The fact sheet was sent out to supplement a speech the Republican presidential candidate gave to the New York Economic Club that touted fewer regulations but did not specifically mention food safety.
The campaign office said Trump would eliminate several regulations, including some of the inspection and enforcement powers of FDA, because they're burdensome and "overkill," according to Associated Press. AP said the campaign did not respond to a request for comment on the food safety proposal or why it was deleted.
The handout said the FDA food safety rules "govern the soil farmers use, farm and food production hygiene, food packaging, food temperatures" and other ways farmers and food companies do business. It also criticizes increased inspections of food manufacturing facilities as "inspection overkill."

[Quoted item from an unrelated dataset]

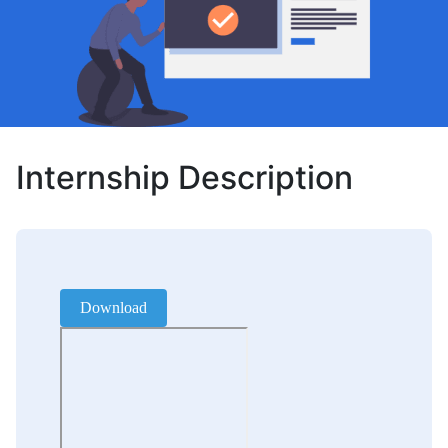
Internship Description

Trump appeared to be targeting new FDA powers granted under the 2011 Food Safety Modernization Act, which received bipartisan support in passing Congress the year before.
"Eliminating FDA's food safety role would make more consumers sick, destroy consumer confidence at home and damage American competitiveness in global food markets," said Michael Taylor, the former FDA deputy commissioner for foods, who was cited by AP. Taylor led the effort to put the rules in place, and said it is a rare area of agreement in the country.
Associated Press also noted the language in the Trump campaign fact sheet mirrors, almost word for word, parts of a May report from The Heritage Foundation that criticizes increased regulation under President Barack Obama. That report said the FDA rules cast an "exceedingly broad regulatory net."